Magnesium sulfate is a presynaptic neuromuscular blocker, blocks catecholamine release from nerves and the adrenal medulla, and reduces receptor responsiveness to catecholamines. It is also an anticonvulsant and a calcium antagonist in the myocardium.[19] Electromyogram studies have suggested that magnesium tends to spare the respiratory muscles, although at high doses ventilation may be depressed, mandating ventilatory support.[54][63]​ Magnesium sulfate has previously been reported to be both an effective adjunct in controlling autonomic disturbance in heavily sedated patients with severe tetanus​​ and successful in relieving spasms in nonventilated patients.[64][65][66] One randomized controlled trial found that magnesium sulfate significantly reduced the requirement for other drugs (e.g., midazolam) used for the control of muscle spasms and showed that patients are less likely to need verapamil for cardiovascular instability, when compared with placebo.[67] There was no difference in the need for mechanical ventilation.[67] An earlier, small prospective observational study suggested that magnesium sulfate reduces not only the use of neuromuscular blocking agents to control severe spasms but also the requirement for mechanical ventilation when compared with historical controls.[68] Conflicting results may reflect differences in study design and magnesium administration.[67] A loading dose of 5 g of magnesium sulfate given intravenously over 20 minutes has been advocated, followed by magnesium infusion, the rate of which is titrated to the control of spasms and rigidity.[54] The aim is not to completely abolish muscle rigidity, but to reduce it to a level that is acceptable to the patient and allows swallowing of saliva, mouth care, and limb physical therapy. Doses as high as 4 to 5 g/hour may be necessary, with monitoring for respiratory depression. One meta-analysis of 3 controlled trials found no reduction in mortality for patients treated with magnesium sulfate compared with placebo or diazepam therapy. Conclusions about the effects of magnesium on duration of intensive care stay, duration of hospital stay, and requirement for ventilatory support could not be drawn due to large methodological differences between the studies included.[69]
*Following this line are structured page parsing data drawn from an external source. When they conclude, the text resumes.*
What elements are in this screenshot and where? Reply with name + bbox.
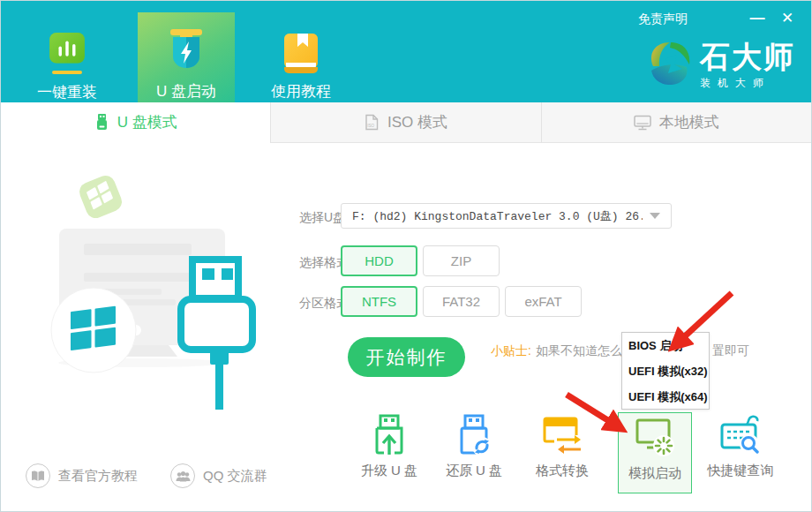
tab-one-key-reinstall[interactable]: 一键重装 (1, 1, 133, 102)
mode-tab-local[interactable]: 本地模式 (541, 102, 811, 143)
start-create-button[interactable]: 开始制作 (348, 337, 465, 377)
tab-underline (52, 71, 82, 74)
boot-mode-menu: BIOS 启动 UEFI 模拟(x32) UEFI 模拟(x64) (621, 332, 710, 410)
official-tutorial-link[interactable]: 查看官方教程 (26, 463, 138, 488)
menu-item-bios[interactable]: BIOS 启动 (622, 333, 709, 358)
tool-format-convert[interactable]: 格式转换 (523, 414, 602, 479)
simulate-boot-icon (635, 417, 675, 459)
usb-illustration (27, 160, 283, 425)
disclaimer-link[interactable]: 免责声明 (638, 11, 688, 27)
format-option-zip[interactable]: ZIP (423, 245, 500, 276)
restore-usb-icon (455, 414, 493, 456)
group-icon (170, 463, 195, 488)
partition-option-ntfs[interactable]: NTFS (341, 286, 417, 317)
tool-label: 模拟启动 (628, 465, 681, 482)
tip-text-continued: 置即可 (712, 343, 749, 359)
logo-subtitle: 装机大师 (700, 76, 795, 91)
menu-item-uefi-x32[interactable]: UEFI 模拟(x32) (622, 358, 709, 384)
partition-option-exfat[interactable]: exFAT (505, 286, 582, 317)
close-button[interactable]: ✕ (776, 8, 799, 29)
footer-link-label: QQ 交流群 (203, 468, 267, 485)
upgrade-usb-icon (370, 414, 409, 456)
bar-chart-icon (45, 33, 89, 68)
mode-tab-bar: U 盘模式 ISO ISO 模式 本地模式 (1, 102, 811, 143)
logo-swirl-icon (647, 40, 693, 87)
mode-tab-iso[interactable]: ISO ISO 模式 (270, 102, 540, 143)
app-window: 一键重装 U 盘启动 使用教程 免责声明 — (0, 0, 812, 512)
tool-label: 格式转换 (536, 463, 589, 479)
format-option-hdd[interactable]: HDD (341, 245, 417, 276)
shield-lightning-icon (165, 29, 207, 73)
tab-label: 使用教程 (271, 81, 331, 102)
tool-restore-usb[interactable]: 还原 U 盘 (434, 414, 514, 479)
usb-drive-value: F: (hd2) KingstonDataTraveler 3.0 (U盘) 2… (352, 208, 643, 224)
book-icon (282, 33, 320, 73)
titlebar: 一键重装 U 盘启动 使用教程 免责声明 — (1, 1, 811, 102)
menu-item-uefi-x64[interactable]: UEFI 模拟(x64) (622, 384, 709, 410)
tool-label: 快捷键查询 (708, 463, 774, 479)
iso-file-icon: ISO (365, 114, 380, 131)
tab-usb-boot-selected[interactable]: U 盘启动 (138, 12, 235, 102)
tool-upgrade-usb[interactable]: 升级 U 盘 (350, 414, 429, 479)
tab-tutorial[interactable]: 使用教程 (257, 1, 345, 102)
mode-tab-label: U 盘模式 (117, 112, 177, 132)
app-logo: 石大师 装机大师 (647, 40, 795, 91)
usb-drive-select[interactable]: F: (hd2) KingstonDataTraveler 3.0 (U盘) 2… (341, 203, 672, 229)
footer-link-label: 查看官方教程 (58, 468, 138, 485)
qq-group-link[interactable]: QQ 交流群 (170, 463, 267, 488)
hotkey-search-icon (720, 414, 761, 456)
monitor-icon (634, 115, 651, 131)
tab-label: 一键重装 (37, 82, 97, 102)
book-icon (26, 463, 50, 488)
tool-hotkey-query[interactable]: 快捷键查询 (701, 414, 780, 479)
mode-tab-usb[interactable]: U 盘模式 (1, 102, 270, 143)
usb-drive-icon (94, 114, 109, 131)
mode-tab-label: 本地模式 (659, 112, 719, 132)
minimize-button[interactable]: — (746, 8, 769, 29)
logo-title: 石大师 (700, 40, 795, 73)
tool-label: 升级 U 盘 (361, 463, 417, 479)
tip-text: 小贴士:如果不知道怎么配 (491, 343, 621, 359)
tool-simulate-boot[interactable]: 模拟启动 (618, 412, 692, 493)
tab-label: U 盘启动 (156, 81, 216, 102)
mode-tab-label: ISO 模式 (387, 112, 447, 132)
partition-option-fat32[interactable]: FAT32 (423, 286, 500, 317)
tip-label: 小贴士: (491, 343, 531, 358)
logo-text: 石大师 装机大师 (700, 40, 795, 91)
svg-text:ISO: ISO (367, 124, 374, 128)
tool-label: 还原 U 盘 (446, 463, 502, 479)
chevron-down-icon (650, 213, 660, 219)
format-convert-icon (542, 414, 583, 456)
Sedation helps to reduce autonomic instability, and both benzodiazepines and morphine sulfate are useful in this regard. Morphine sulfate reduces sympathetic tone in the heart and the vascular system, improving cardiovascular stability without compromising cardiac performance.[1][70]

Beta-blockade may be required in further management of the autonomic instability. Choice and dosing of a beta-blocker should be decided in consultation with a specialist. Pure beta-blockade, with propranolol, has been associated with sudden death.[71]

Atropine, clonidine, and epidural/spinal bupivacaine have been reported to improve autonomic disturbance in either individual patients or very small series. Larger trials are needed to adequately assess outcome measures for these treatments.[72][73][74][75][76][77]